Looking back, I consider the interaction a learning experience. I thought they wanted to change things but didn’t know how and would be open to alternative perspectives. I’m sure I’m missing a lot. I’m sure they have ways of being effective I missed. But mostly, I see that the scientific community, at least as represented by Columbia’s earth science community, sees changing human behavior as an abstract concept outside their domain, not something they would do themselves.
I’m as passionate as ever to lead people to find that they can improve their lives by changing their behavior to reduce their pollution and CO2 output, and then to act on it.
My hope, expectation, and calling
Increasingly I see a need for someone like a Gandhi, King, or Mandela, who behaves consistently with their beliefs, in ways to motivate others to follow, to learn that life can be better when not filling the world with the greatest population possible, believing that burning fossil fuels is necessary for happiness.

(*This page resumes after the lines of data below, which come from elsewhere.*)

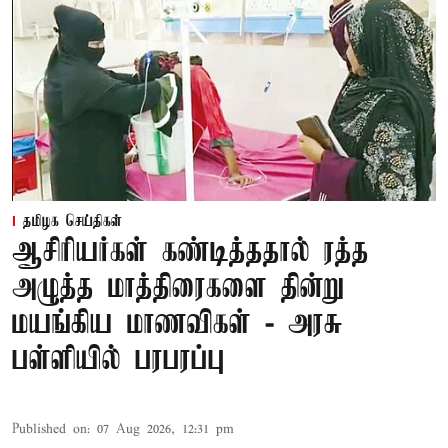
தமிழக செய்திகள்
ஆசிரியர்கள் கண்டித்ததால் ரத்த
அழுத்த மாத்திரைகளை தின்று
மயங்கிய மாணவிகள் - அரசு
பள்ளியில் பரபரப்பு
Published on
:
07 Aug 2026, 12:31 pm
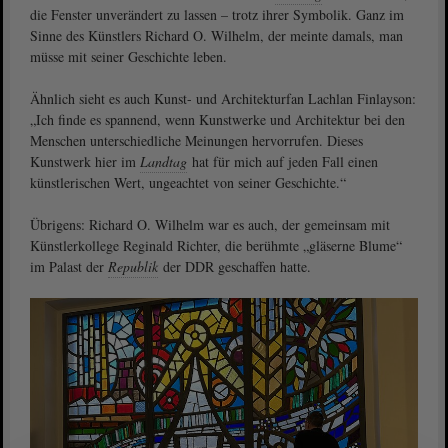
die Fenster unverändert zu lassen – trotz ihrer Symbolik. Ganz im
Sinne des Künstlers Richard O. Wilhelm, der meinte damals, man
müsse mit seiner Geschichte leben.
Ähnlich sieht es auch Kunst- und Architekturfan Lachlan Finlayson:
„Ich finde es spannend, wenn Kunstwerke und Architektur bei den
Menschen unterschiedliche Meinungen hervorrufen. Dieses
Kunstwerk hier im
Landtag
hat für mich auf jeden Fall einen
künstlerischen Wert, ungeachtet von seiner Geschichte.“
Übrigens: Richard O. Wilhelm war es auch, der gemeinsam mit
Künstlerkollege Reginald Richter, die berühmte „gläserne Blume“
im Palast der
Republik
der DDR geschaffen hatte.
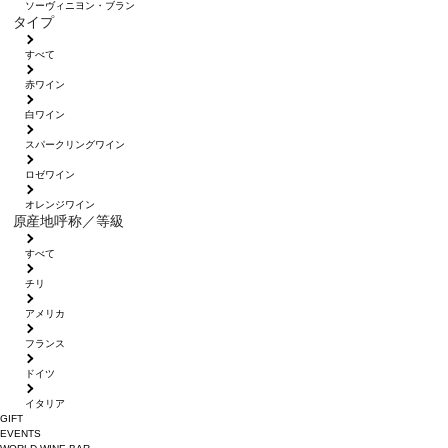
ソーヴィニヨン・ブラン
タイプ
すべて
赤ワイン
白ワイン
スパークリングワイン
ロゼワイン
オレンジワイン
原産地呼称／等級
すべて
チリ
アメリカ
フランス
ドイツ
イタリア
GIFT
EVENTS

So far, I’m far from that person, nor do I see anyone else close to that role, nor do I see a strategy like nonviolent civil disobedience that could work.
Still, it’s an area I find the most important to work on. So far I’m trying to create a community of leaders skilled in empathy, responsibility, initiative, and the other social and emotional skills I consider necessary to lead humanity out of our predicament. I’m trying to come up with other ways to act and lead effectively.
Interesting article – the personalities you cited, did they face the same dilemma? Universities being institutions that preserve information and not more? Taking the initiative can feel scary, yet after someone has done it, everyone “sees” how “easy” it was.
Great to see you are doing well, good luck for your future activities!
Florian
Each of the others faced unique situations, but I’m pretty sure that none felt that if they worked outside their scientific field of study then they would break some rule. Even if they did, what’s wrong with breaking that rule, especially if doing so allows them to help people?
I think the fear of taking initiative was motivating them most, as you allude.
Thank you, and I love your site and how you trace your progress challenging yourself and growing.